▸ THE RECORDS
*** Begin section ***

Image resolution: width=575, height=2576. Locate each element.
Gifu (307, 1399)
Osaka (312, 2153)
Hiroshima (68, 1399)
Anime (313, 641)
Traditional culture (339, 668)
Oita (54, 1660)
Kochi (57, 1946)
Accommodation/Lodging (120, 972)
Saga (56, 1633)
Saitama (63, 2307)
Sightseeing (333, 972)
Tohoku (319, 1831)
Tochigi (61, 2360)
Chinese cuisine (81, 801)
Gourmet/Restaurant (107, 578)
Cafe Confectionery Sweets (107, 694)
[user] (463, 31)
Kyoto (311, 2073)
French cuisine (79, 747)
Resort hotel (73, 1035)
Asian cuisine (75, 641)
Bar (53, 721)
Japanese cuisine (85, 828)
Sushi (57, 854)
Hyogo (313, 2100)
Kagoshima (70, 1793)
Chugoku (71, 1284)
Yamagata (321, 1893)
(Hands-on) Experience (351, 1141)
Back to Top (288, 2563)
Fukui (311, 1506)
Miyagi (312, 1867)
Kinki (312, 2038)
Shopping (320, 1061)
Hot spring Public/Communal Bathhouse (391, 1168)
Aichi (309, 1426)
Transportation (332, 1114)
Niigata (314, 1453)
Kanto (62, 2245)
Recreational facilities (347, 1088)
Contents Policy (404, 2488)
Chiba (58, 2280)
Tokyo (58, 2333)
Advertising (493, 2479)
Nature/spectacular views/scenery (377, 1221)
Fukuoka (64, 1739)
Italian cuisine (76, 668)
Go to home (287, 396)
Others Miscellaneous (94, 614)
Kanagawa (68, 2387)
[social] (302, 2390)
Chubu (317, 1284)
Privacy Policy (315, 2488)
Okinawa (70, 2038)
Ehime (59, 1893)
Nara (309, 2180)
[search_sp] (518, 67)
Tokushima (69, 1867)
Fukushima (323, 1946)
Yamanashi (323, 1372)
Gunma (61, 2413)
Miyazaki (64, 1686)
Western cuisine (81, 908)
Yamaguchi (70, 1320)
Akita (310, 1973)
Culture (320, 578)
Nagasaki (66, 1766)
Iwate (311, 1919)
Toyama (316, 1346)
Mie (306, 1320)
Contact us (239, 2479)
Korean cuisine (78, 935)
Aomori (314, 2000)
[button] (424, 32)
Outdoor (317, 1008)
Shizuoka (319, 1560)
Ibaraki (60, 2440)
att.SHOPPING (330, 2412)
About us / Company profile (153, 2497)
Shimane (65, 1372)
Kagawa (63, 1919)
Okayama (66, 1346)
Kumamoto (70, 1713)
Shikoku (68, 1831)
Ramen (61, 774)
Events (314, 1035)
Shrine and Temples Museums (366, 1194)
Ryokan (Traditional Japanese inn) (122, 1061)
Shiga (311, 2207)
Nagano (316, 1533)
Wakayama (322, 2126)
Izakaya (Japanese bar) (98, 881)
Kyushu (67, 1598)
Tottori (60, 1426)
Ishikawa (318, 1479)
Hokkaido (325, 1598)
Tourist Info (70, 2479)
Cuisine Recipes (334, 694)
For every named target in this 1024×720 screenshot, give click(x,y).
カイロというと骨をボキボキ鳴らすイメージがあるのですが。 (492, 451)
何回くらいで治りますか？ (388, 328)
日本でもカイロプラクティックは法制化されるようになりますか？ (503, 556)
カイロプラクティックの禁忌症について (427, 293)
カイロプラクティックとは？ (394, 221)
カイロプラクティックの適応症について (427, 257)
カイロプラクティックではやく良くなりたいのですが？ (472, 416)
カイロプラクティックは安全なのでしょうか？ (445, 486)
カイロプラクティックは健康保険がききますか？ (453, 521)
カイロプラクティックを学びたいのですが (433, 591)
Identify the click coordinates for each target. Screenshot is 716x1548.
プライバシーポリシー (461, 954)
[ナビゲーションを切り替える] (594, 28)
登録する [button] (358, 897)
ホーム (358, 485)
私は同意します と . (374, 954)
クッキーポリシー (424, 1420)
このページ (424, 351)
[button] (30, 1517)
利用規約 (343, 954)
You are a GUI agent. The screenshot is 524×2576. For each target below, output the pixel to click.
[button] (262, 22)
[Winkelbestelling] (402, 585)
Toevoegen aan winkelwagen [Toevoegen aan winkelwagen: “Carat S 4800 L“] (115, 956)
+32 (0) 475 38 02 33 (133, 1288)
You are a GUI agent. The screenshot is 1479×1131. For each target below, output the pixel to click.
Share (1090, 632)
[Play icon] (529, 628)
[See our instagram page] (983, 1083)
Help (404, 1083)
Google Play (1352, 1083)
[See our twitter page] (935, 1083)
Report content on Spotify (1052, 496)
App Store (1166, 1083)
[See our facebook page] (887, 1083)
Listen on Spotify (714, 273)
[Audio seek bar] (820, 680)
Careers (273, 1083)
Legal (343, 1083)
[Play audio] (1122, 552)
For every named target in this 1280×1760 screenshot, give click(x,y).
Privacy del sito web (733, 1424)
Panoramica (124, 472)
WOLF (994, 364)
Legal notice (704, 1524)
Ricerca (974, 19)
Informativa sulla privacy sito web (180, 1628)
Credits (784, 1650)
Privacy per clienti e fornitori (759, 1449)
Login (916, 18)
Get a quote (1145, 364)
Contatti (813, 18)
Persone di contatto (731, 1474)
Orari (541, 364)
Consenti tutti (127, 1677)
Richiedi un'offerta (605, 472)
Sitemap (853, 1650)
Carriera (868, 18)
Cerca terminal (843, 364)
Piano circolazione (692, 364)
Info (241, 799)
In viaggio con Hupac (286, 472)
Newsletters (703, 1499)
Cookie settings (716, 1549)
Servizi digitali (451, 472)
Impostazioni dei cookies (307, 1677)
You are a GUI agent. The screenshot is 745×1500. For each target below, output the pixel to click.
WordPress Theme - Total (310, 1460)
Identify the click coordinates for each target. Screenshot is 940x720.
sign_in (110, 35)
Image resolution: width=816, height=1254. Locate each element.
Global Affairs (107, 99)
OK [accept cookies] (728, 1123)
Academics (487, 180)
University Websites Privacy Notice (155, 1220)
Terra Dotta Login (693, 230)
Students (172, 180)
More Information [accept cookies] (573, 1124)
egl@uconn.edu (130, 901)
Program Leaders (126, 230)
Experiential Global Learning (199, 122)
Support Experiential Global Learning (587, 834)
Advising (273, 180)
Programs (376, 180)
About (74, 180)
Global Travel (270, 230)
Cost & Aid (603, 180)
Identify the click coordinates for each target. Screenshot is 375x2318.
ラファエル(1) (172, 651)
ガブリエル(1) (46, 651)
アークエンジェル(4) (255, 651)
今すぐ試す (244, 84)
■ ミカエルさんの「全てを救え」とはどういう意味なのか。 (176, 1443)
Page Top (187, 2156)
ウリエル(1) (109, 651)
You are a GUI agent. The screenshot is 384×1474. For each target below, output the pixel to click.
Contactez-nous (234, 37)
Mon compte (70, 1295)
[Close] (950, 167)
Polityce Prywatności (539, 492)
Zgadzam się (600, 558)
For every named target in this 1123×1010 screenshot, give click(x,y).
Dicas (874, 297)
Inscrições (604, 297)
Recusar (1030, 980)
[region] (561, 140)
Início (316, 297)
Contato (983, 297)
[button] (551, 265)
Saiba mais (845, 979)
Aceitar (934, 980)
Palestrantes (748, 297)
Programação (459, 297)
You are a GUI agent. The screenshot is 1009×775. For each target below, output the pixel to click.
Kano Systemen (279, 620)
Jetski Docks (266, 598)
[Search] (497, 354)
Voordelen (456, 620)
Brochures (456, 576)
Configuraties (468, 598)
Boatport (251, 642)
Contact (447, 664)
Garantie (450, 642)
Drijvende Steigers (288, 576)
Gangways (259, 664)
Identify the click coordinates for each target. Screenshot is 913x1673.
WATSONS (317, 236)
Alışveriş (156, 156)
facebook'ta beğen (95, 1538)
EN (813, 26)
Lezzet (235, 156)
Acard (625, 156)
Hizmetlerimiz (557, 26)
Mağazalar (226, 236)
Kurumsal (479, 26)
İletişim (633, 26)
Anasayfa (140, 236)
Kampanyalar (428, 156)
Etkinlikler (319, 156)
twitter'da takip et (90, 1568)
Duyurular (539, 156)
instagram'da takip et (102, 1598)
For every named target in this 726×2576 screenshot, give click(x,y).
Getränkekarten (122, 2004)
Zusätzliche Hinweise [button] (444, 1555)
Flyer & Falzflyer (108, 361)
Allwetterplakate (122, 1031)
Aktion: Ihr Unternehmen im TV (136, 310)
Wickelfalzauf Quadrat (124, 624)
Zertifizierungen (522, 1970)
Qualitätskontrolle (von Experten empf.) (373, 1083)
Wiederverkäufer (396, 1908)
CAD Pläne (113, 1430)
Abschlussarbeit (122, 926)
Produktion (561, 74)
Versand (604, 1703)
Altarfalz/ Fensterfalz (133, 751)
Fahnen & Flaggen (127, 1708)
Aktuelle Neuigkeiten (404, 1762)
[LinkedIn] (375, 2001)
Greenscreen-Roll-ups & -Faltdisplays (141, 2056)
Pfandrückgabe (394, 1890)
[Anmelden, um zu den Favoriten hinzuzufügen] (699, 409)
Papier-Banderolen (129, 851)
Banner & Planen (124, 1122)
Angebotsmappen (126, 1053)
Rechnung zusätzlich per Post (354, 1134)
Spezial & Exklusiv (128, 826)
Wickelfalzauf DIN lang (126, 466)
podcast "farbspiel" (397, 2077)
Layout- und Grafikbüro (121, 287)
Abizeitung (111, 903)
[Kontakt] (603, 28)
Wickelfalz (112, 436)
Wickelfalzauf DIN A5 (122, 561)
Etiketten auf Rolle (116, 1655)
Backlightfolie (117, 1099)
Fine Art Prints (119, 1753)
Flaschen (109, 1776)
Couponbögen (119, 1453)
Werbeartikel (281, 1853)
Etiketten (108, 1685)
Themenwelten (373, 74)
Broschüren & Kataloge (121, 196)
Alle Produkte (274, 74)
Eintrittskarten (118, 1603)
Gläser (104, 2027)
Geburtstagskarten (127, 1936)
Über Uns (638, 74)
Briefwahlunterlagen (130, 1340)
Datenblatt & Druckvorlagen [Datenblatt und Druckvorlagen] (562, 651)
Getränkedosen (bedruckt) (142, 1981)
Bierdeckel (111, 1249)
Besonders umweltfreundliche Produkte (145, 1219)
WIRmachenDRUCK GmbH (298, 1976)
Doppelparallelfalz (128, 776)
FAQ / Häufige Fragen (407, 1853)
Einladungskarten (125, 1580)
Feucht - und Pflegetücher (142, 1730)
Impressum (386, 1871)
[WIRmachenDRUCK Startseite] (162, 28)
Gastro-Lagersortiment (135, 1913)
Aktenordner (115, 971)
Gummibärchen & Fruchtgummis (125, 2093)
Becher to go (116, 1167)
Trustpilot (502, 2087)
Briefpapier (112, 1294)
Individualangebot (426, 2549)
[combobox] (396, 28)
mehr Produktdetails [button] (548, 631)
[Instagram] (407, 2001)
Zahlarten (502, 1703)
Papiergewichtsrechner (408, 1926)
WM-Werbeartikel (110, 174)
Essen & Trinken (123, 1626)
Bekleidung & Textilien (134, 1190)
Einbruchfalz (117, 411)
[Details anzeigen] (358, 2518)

*** End section ***

▸ WORK TASK
Using the records above, report each line that contains the word "Spotify" by copying it.

▸ WRITTEN SOLUTION
Report content on Spotify (1052, 496)
Listen on Spotify (714, 273)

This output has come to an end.